(Dataset entries)
========================================================================
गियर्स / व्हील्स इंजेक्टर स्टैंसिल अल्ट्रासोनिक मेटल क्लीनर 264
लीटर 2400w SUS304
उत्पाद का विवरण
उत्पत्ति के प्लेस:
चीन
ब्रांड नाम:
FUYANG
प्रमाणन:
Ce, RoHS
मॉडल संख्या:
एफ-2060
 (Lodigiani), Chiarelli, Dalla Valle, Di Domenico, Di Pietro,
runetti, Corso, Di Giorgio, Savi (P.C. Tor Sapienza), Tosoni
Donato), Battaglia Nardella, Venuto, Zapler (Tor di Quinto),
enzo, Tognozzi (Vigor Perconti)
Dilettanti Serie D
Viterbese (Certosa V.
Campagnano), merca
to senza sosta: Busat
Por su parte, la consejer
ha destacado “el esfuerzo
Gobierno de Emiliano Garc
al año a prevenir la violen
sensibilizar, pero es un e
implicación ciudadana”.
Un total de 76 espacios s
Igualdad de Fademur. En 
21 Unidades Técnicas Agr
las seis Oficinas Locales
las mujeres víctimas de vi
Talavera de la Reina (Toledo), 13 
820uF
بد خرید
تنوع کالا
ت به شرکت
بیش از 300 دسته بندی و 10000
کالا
========================================================================
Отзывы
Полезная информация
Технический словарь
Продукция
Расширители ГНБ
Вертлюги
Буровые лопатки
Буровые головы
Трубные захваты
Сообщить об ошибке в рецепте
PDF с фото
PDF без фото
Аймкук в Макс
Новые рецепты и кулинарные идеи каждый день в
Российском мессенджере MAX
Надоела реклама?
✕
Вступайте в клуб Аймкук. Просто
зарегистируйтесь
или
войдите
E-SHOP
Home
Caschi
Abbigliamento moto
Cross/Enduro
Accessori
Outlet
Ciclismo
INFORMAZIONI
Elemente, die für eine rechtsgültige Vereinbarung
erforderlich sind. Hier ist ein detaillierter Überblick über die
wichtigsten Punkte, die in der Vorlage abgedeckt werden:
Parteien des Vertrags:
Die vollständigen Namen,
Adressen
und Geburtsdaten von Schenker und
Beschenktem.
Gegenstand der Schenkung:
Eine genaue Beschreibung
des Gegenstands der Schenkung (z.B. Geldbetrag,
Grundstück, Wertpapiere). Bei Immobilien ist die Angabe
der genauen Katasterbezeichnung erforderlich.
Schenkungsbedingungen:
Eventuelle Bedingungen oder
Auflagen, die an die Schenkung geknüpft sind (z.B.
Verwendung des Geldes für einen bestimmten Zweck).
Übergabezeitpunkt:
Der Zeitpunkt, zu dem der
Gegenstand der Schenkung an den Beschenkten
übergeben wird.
========================================================================
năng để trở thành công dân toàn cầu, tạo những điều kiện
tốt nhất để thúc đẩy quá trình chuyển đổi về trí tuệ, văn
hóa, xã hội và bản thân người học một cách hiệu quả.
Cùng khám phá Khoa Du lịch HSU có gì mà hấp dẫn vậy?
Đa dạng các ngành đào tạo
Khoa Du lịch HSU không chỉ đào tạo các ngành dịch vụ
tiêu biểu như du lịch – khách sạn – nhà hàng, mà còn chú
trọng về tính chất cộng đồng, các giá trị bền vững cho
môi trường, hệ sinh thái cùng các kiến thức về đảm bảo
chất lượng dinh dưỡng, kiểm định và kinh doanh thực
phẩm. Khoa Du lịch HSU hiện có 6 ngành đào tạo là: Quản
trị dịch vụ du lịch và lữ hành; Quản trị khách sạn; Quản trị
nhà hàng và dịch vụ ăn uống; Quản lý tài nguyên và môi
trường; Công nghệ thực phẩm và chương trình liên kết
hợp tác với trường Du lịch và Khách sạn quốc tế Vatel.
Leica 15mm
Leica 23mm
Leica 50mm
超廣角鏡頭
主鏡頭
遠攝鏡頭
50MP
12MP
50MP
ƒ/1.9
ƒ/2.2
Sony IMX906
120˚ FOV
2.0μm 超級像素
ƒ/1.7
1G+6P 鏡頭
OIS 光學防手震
========================================================================
Every line above that includes the string "trường" needs to be copied.

SOLUTION BELOW
môi trường, hệ sinh thái cùng các kiến thức về đảm bảo
trường; Công nghệ thực phẩm và chương trình liên kết
hợp tác với trường Du lịch và Khách sạn quốc tế Vatel.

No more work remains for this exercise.